Una vita dentro il «Beccaria» di Milano per essere al fianco dei giovani detenuti che per le tristi vicende della vita finiscono in carcere. Lì è stato nominato cappellano nel 1972 e lì c’è ancora, anche se da qualche mese don Gino Rigoldi - classe 1939 - ha rassegnato le dimissioni per lasciare il posto a don Claudio Burgio, un amico più che un collega, con cui da diciotto anni si occupa dei problemi delle carceri e si interroga su cosa fare per dare agli istituti di pena un minimo di umanità.

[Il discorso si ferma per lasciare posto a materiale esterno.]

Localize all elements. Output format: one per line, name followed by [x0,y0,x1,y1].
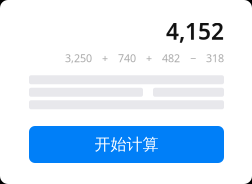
staticText: 开始计算 [94,135,158,154]
staticText: 482 [162,51,180,65]
staticText: + [146,51,152,65]
staticText: 3,250 [65,51,92,65]
staticText: + [102,51,108,65]
button[interactable]: 开始计算 [29,126,224,163]
staticText: 4,152 [166,16,224,46]
staticText: 740 [118,51,136,65]
staticText: − [190,51,196,65]
staticText: 318 [206,51,224,65]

Promotore di moltissime iniziative e altrettanti progetti, don Rigoldi è considerato da sempre un «faro» quando si parla di carceri, di detenuti e dei problemi in cui il sistema penitenziario del nostro Paese annaspa ormai da anni. Dopo l’approvazione del decreto carceri da parte del governo, è a lui che abbiamo chiesto di tracciare «lo stato dell’arte» del sistema carcerario italiane. «Se il carcere è un portone che si apre quando entri e si chiude alle tue spalle quando esci, allora non serve a niente, se non a togliere la speranza a chi tieni dentro - spiega -. Se cominciassimo a puntare seriamente su formazione e lavoro, la situazione migliorerebbe sensibilmente in tutte le carceri».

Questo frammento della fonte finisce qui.